Prof. Asim Zubčević, an expert in Muslim culture in Bosnia and Chair of the IFB Centre for Interfaith Dialogue, chaired the discussion, which was followed by a question and answer session with the public. Key issues raised included the need for a chair of comparative religious studies and a chair of Judaic studies at the University of Sarajevo to promote the cooperation at a formal level of the intellectual leaders of the religious traditions in Bosnia and so promote interfaith dialogue at the level where future religious leaders are trained, in the theological faculties and seminaries. The next event was a public discussion on Lejla Nakaš' new book Paratextuality in mediaeval Bosnian literature (Sarajevo: Forum Bosnae, 2018).

The event took place at the International Forum Bosnia meeting room (ul.
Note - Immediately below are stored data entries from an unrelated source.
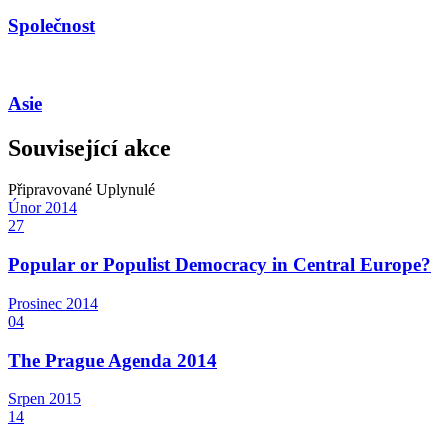
Společnost
Asie
Související akce
Připravované
Uplynulé
Únor
2014
27
Popular or Populist Democracy in Central Europe?
Prosinec
2014
04
The Prague Agenda 2014
Srpen
2015
14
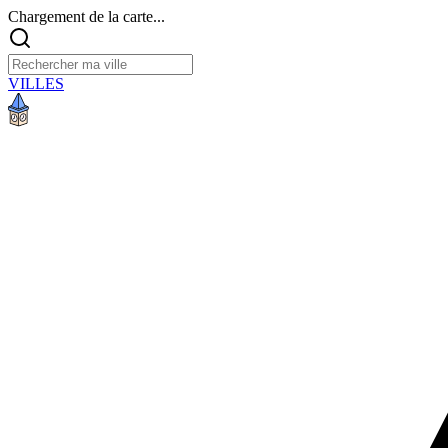
Chargement de la carte...
VILLES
Sime Milutinovića 10/III) at 18:00 hours, on Friday, February 8th, 2019. This event continued our traditional focus during the World Interfaith Harmony Week on new publications related to Bosnia's mediaeval heritage, in which the manuscripts of the mediaeval Bosnian Church play a central role. These manuscripts are scattered around the world. Their importance for the study of mediaeval Bosnian literature is matched only by their implications for the critical understanding of Bosnia's mediaeval church and its alleged heretical or Manichaean character. As a result, discussion of Mediaeval Bosnia's religious heritage has tended to focus on controversial issues in historiography and heresiology, rather than textual investigation of the manuscripts. As part of her project, under the auspices of IFB, to create a library of facsimiles and critical editions of that manuscript heritage, Prof. Lejla Nakaš here offers the first proper overview of how the heresiological interpretation of specific aspects of Bosnian Christianity (the Bosnian Church) is and should be related to textual research on the manuscripts themselves. This represents a major scholarly advance in this area of Bosnian cultural studies.
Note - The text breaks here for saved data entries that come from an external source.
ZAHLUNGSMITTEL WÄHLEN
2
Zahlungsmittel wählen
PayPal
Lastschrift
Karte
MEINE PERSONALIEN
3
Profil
The speakers were Academician Mile Babić, a Franciscan priest, philosopher and theologian, who addressed the theological aspects of Prof. Nakaš' studies, Desmond Maurer, the chair of the IFB centre for historical studies, who looked at the relationship between paratextuality and the reconstruction of systems of ritual and belief and so their implications for understanding the historical nature of the Bosnian Church, Dr. Erma Ramić-Kunić, an expert on mediaeval Bosnian literature who discussed the significance of Prof. Nakaš' findings for her field, and Dr. Alen Kalajdžija, an expert in linguistics and Bosnia's written heritage, who reviewed the importance of the findings for his field of expertise. Prof. Almir Bašović, an expert on Bosnian culture in world context, chaired the discussion. The final event of the week was a public concert by the Pontanima Choir in the Sarajevo Old Town Municipality Great Hall (ul. Zelenih beretki br. 4) at 19:00 hours on Saturday, February 9th , 2019. Pontanima is a world-renowned interfaith choir that has performed in front of popes, crowned monarchs and heads of state. Its repertoire of sacred music has been built up over many years and includes songs from the Catholic, Orthodox, Jewish, and Muslim traditions in Bosnia and Herzegovina. The choir has performed as part of the Sarajevo UN World Interfaith Harmony Week programme in several previous years.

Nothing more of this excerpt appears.